Rondes de printemps

Dossier : Arts, Lettres et SciencesMagazine N°523 Mars 1997Rédacteur : Jean SALMONA (56)

Concertos

Concertos

Chez Sibe­lius, tout se passe, sou­vent, comme s’il avait tra­duit dans notre langue musi­cale – le lan­gage tonal de l’Europe occi­den­tale – un texte qui, sans cela, nous aurait été inac­ces­sible, d’où une sorte de déca­lage. Le Concer­to pour vio­lon fait excep­tion pour des rai­sons inex­pli­cables, comme tou­jours en art, et compte par­mi les cinq ou six très grands concer­tos roman­tiques de vio­lon. Maxim Ven­ge­rov le joue avec le Chi­ca­go Sym­pho­ny diri­gé par Baren­boïm1, avec ce génie ful­gu­rant que l’on n’a guère connu que chez Menu­hin ado­les­cent, et ce mélange excep­tion­nel et para­doxal d’absolue rigueur et de grâce qua­si tzi­gane que l’on ne ren­contre sans doute qu’une ou deux fois par siècle. Sur le même disque, le Concer­to de Niel­sen : inté­res­sant, post­ro­man­tique, vaut le détour.

Le Concer­to pour vio­lon de John Adams (1993) est vrai­sem­bla­ble­ment ce qui a été écrit de mieux depuis ceux de Bar­tok, Berg, Stra­vins­ki, Chos­ta­ko­vitch, avec une pri­mau­té abso­lue de l’expression et de l’émotion sur la forme, et Gidon Kre­mer, qui le joue avec le Lon­don Sym­pho­ny diri­gé par Kent Naga­no2, est l’interprète idéal d’une telle musique, avec sa sono­ri­té rugueuse et sa tech­nique dia­bo­lique mais ni froide ni dis­tan­ciée. On retrouve le même Gidon Kre­mer dans trois œuvres de Schnittke, aux côtés de Yuri Bash­met et de Ros­tro­po­vitch, dont le Concer­to pour Trois dont ils sont les dédi­ca­taires3, le Trio, et le Canon d’après Berg (superbe), avec les Solistes de Mos­cou. Musique très forte, lumi­neuse, intel­li­gente, par­fois pleine d’humour (le final du Concer­to pour Trois), propre à récon­ci­lier les plus réfrac­taires avec la musique contemporaine.
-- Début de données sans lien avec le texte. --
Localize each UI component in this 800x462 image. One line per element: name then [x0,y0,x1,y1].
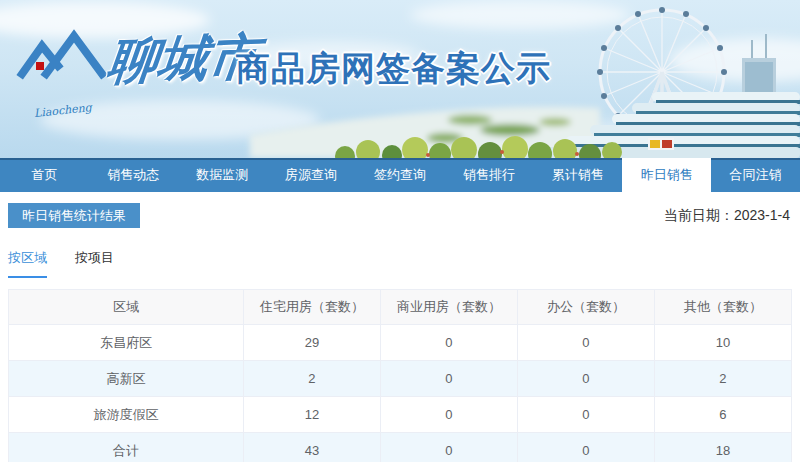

Chris­tian Zacha­rias est sans doute le plus mozar­tien des pia­nistes contem­po­rains. Il s’est asso­cié à Marie-Luise Hin­richs pour jouer deux concer­tos de Mozart assez connus mais rare­ment joués en concert, le Concer­to pour deux pia­nos, et une ver­sion pour deux pia­nos du Concer­to pour trois pia­nos4, œuvres rien moins que mineures, élé­gantes et un peu amères, jouées avec la légè­re­té et la dis­tance qui conviennent. Sur le même disque, la Sonate pour deux pia­nos, plus convenue.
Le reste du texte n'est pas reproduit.